Cursamos juntos séptimo, octavo y noveno grados. Nos enamoramos de la misma chica, nos peleamos y cuando la muchacha por fin se decidió por alguien (que no fue por ninguno de nosotros tres) nos volvimos a reconciliar. A Omar y a mí nos encantaba la música de Santana, Chicago y Joe Cocker; a Nan le gustaban las baladas de Los Galos, Los Ángeles Negros y Sandro.
Juntos probamos, a escondidas, el primer cigarro, pero después de la paliza y la respectiva regañina de nuestras madres, decidimos mantenernos al margen. Omar fue el primero en tener novia. Nos contó detalladamente todo el procedimiento de la conquista y también la aceptación. No describió las sensaciones, emociones y palpitaciones del primer beso. Nan y yo lo escuchábamos con los ojos muy abiertos y el aliento cortado.
Omar demostró desde pequeño un especial talento para las matemáticas y los negocios. Nan, por su parte, fue siempre el más aplicado y ordenado en los estudios. No hubo deber que no llevara ni ecuación matemática que no resolviera. Por mi parte, mi pasión era la historia, la literatura y leer cuanto caía en mis manos. Al terminar el noveno grado, Nan y Omar se fueron a estudiar bachillerato a San Salvador, y yo, a Costa Rica. Nos separamos por muchos años, pero nunca olvidamos aquel pacto de sangre.
Pasados los años de la guerra, nos volvimos a juntar. Omar se graduó en Economía, se casó con Evelyn y emprendió su propio negocio. Nan se graduó de ingeniero civil y de licenciado en Administración de Empresas, se casó con Rosita y también montó su propia compañía. El reencuentro, hace unos diez años, en la casa de Omar fue muy emotivo. Allí estábamos los tres amigos de la infancia, con nuestras esposas e hijos, de nuevo juntos y felices.
Nos visitábamos de tanto en tanto. Hablábamos por teléfono. Compartimos nuestras tristezas y alegrías. De manera repentina, Nan se enfermó y lo internaron en un hospital. No me preocupó mucho porque sé que es fuerte. En efecto se recupera... pero una extraña bacteria nosocomial (¡qué nombre más espantoso), lo hace recaer. Lo que parecía una recuperación rápida se vuelve una lenta agonía de semanas.
El lunes me llama Omar y me dice “se nos fue Nan”. Siento que se me aflojan las rodillas y una extraña sensación de sopor me invade la cabeza. Es el primer amigo de la infancia que se me muere. Precisamente uno del pacto de sangre.
En el cementerio, me despedazó el corazón ver a Rosita y sus niñas de la misma edad de mis hijas, en aquel entonces, llorando. Sobre todo, me partió el alma la más chiquita, que entre lágrimas sólo decía “mi papi, mi papi”. Y pensé en mis hijas.

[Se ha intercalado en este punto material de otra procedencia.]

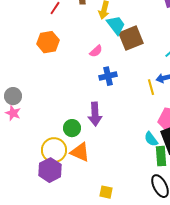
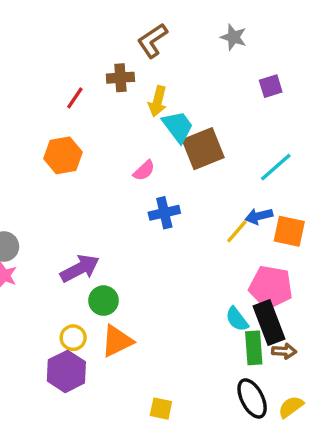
yellow line: (151, 87) -> (237, 231), turned 56
purple arrow: (95, 114) -> (80, 268), moved, turned -115
yellow circle: (54, 150) -> (73, 338), size x0.6
orange triangle: (80, 152) -> (117, 341), turned -50

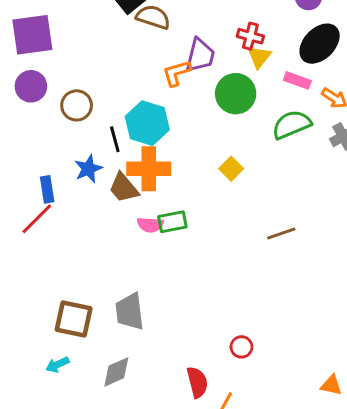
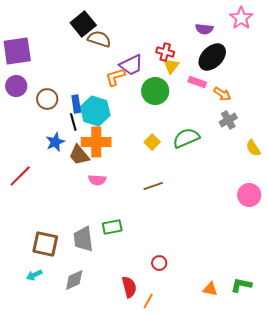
purple trapezoid: (200, 55) -> (131, 65), turned 50
green semicircle: (292, 125) -> (186, 138), moved
blue rectangle: (47, 189) -> (76, 104), moved
green rectangle: (172, 222) -> (112, 227), moved
brown line: (281, 234) -> (153, 186), moved
orange triangle: (331, 385) -> (210, 289), moved

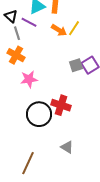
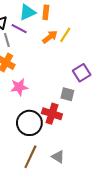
orange arrow: (59, 30) -> (50, 37), turned -70
gray square: (76, 65) -> (67, 94), moved, turned 32
brown line: (28, 163) -> (30, 157), moved

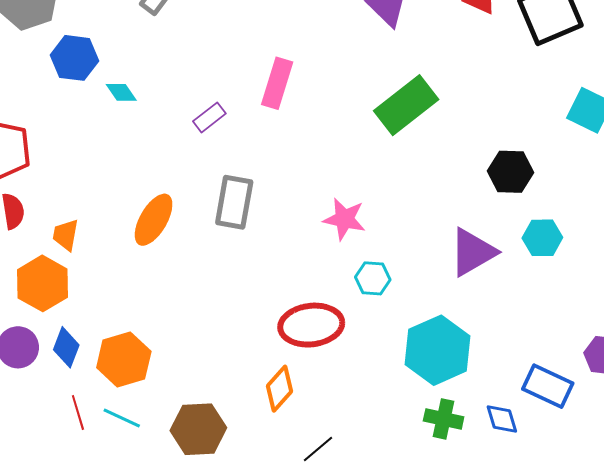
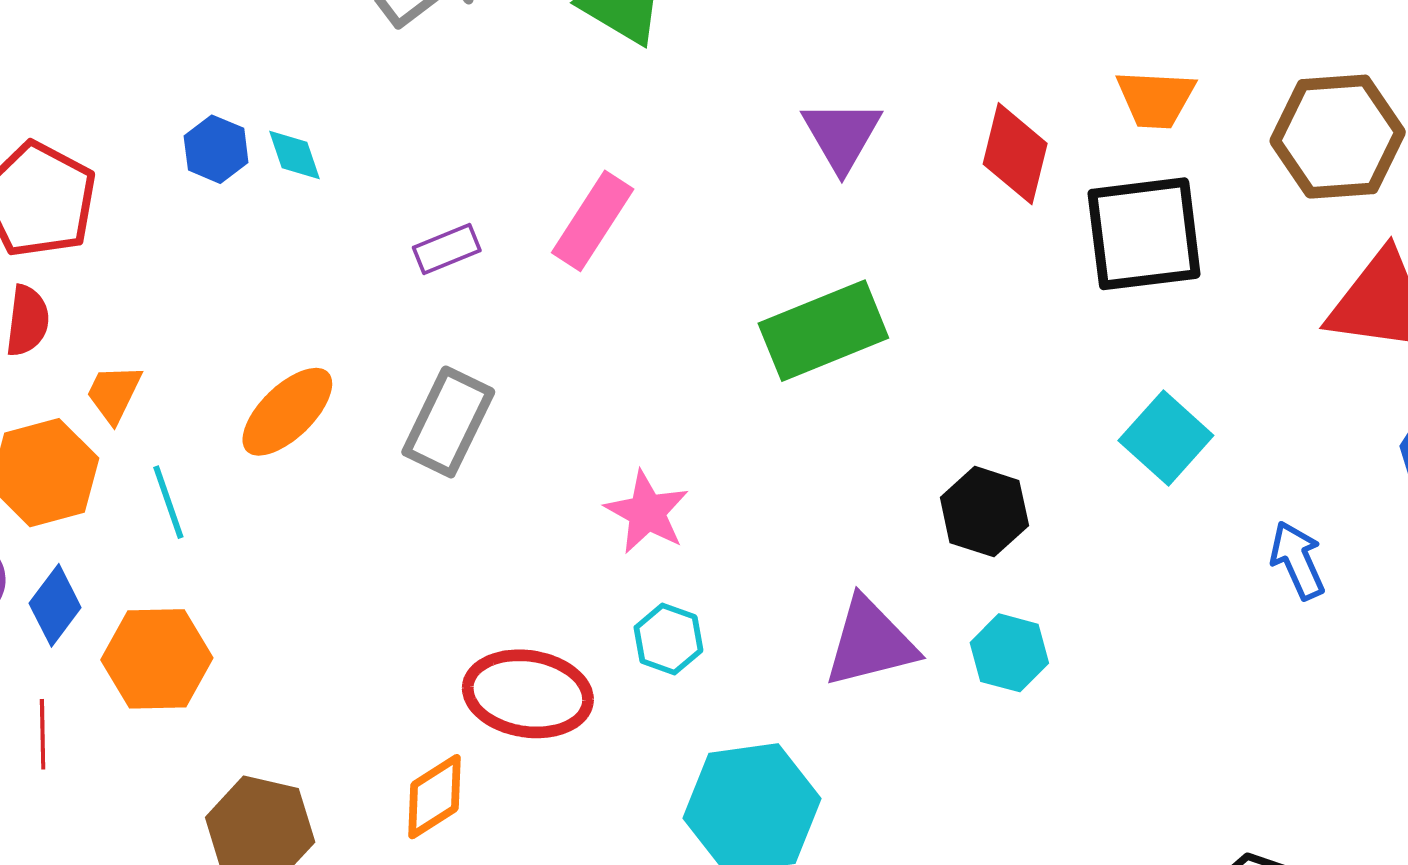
blue hexagon: (74, 58) -> (216, 149), moved, size x0.7
cyan line: (122, 418) -> (168, 502), moved, turned 30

Pensé en mi vida y en mis prioridades. Caigo en la cuenta de que muchas de esas cosas que nos preocupan y agobian la cotidianidad son absolutamente nada comparado con el dolor de esa niña querida. Pienso que nada, absolutamente nada, por grande que fuera, se compararía con volver a la vida a Nan y volvernos a ir con Omar a bañarnos al río del pueblo y a pelear por las novias.
Decido entonces, frente al ataúd de Nan, vivir la vida más plena, disfrutar más el presente, abrazar más a mi esposa y a mis hijas, querer más a mis amigos y tratar ser cada día mejor. Ése es el legado de Hernán Romero Perla en los que lo queremos.